Il fait valoir qu'il ressort des pièces produites que dès le début des années 90, M. [Z] se plaignait de l'écoulement des eaux pluviales, étant pleinement conscient de ce que la manière dont s'opérait cet écoulement lui causait problème et ce du fait de la création des loggias au dernier étage de la copropriété au milieu des années 80, que le premier juge a retenu à juste titre que le point de départ du délai devait être fixé en tout cas en 1992/1993 et au plus tard au 14 avril 2000 ( assemblée générale). Il relève que M. [Z] répond à cette fin de non recevoir en occultant tout ce qui s'est passé à compter de 1992/1993, prétendant de manière totalement erronée que les écoulements d'eaux pluviales sont survenus en 2009, date de sa déclaration de sinistre à son assureur.

Il ajoute que:

- la décision du 25 mai 2012 ne peut en aucun cas valoir renonciation à une prescription déjà acquise, d'autant que la procédure de référé et par conséquent, toutes les décisions qui en découlent, ne peuvent avoir en aucun cas autorité de la chose jugée, de sorte que les mesures qu'elles ordonnent peuvent toujours être annulées, réformées ou supprimées par une décision du juge du fond,

- c'est en vain que M. [Z] prétend agir en exécution de l'assemblée générale du 19 juin 2012, laquelle aurait interrompu la prescription, puisque celle-ci était déjà acquise,

- le fait de ne pas avoir soulevé la prescription dans le cadre de la procédure en référé ou lors de l'assemblée générale de 2012 ne saurait valoir renonciation pour la copropriété à s'en prévaloir, s'agissant d'une fin de non recevoir qui peut être invoquée à tout moment et même pour la première fois devant la cour d'appel,

- il ne demande pas à la cour de statuer sur l'ordonnance de référé en la réformant mais il a saisi le tribunal de grande instance de Grasse au fond pour qu'il soit statué sur le fond du litige,

- l'action de M. [Z] n'est pas une action en réparation des dégâts causés par les dernières inondations dues à des fortes pluies, mais une action en modification du système d'évacuation des eaux pluviales des derniers étages, l'ensemble des éléments du dossier démontrant qu'il a eu connaissance que ce système ne lui donnait pas satisfaction, au plus tard en 1992/93 et en 2000, de sorte qu'elle était prescrite au jour de l'assignation en référé.

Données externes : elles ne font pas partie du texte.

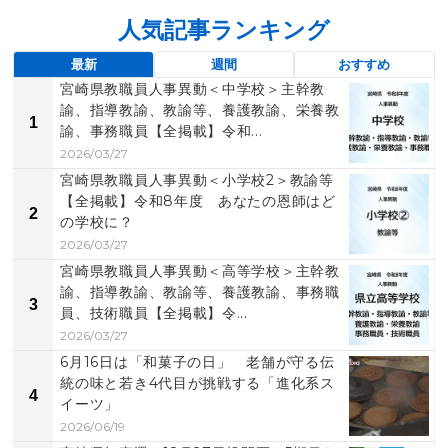
人気記事ランキング
最新
週間
おすすめ
宮崎県教職員人事異動＜中学校＞主幹教
諭、指導教諭、教諭等、養護教諭、栄養教
1
諭、事務職員【全掲載】令和...
2026/03/27
宮崎県教職員人事異動＜小学校2＞教諭等
【全掲載】令和8年度 あなたの恩師はど
2
の学校に？
2026/03/27
宮崎県教職員人事異動＜高等学校＞主幹教
諭、指導教諭、教諭等、養護教諭、事務職
3
員、技術職員【全掲載】令...
2026/03/27
6月16日は「和菓子の日」 老舗が守る伝
統の味と若き4代目が挑戦する「進化系ス
4
イーツ」
2026/06/19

A titre subsidiaire, sur le fond, il observe que:

- l'impossibilité technique de réaliser les travaux ordonnés par le juge des référés sur la base des devis de M. [Z] est largement établie, et notamment au regard des conclusions de l'expert judiciaire,

- la réalisation des travaux prévus à la solution 1 et réclamée par l'appelant est vouée à l'échec en raison du refus de la copropriété voisine ( LES NEREIDES 1) contre lequel il ne peut rien faire et de l'absence d'autorisation de la mairie,

- la solution 2 impliquant le raccordement par le terrain de la société RFF se heurte au refus de cette dernière, qui n'a jamais répondu aux demandes de la copropriété, ni donné une quelconque autorisation,

- la solution 3 consistant en l'installation d'une pompe de relevage et le passage par les sous-sols de l'immeuble est particulièrement coûteuse et implique la réalisation de travaux extrêmement complexes mettant en danger la structure même de l'immeuble.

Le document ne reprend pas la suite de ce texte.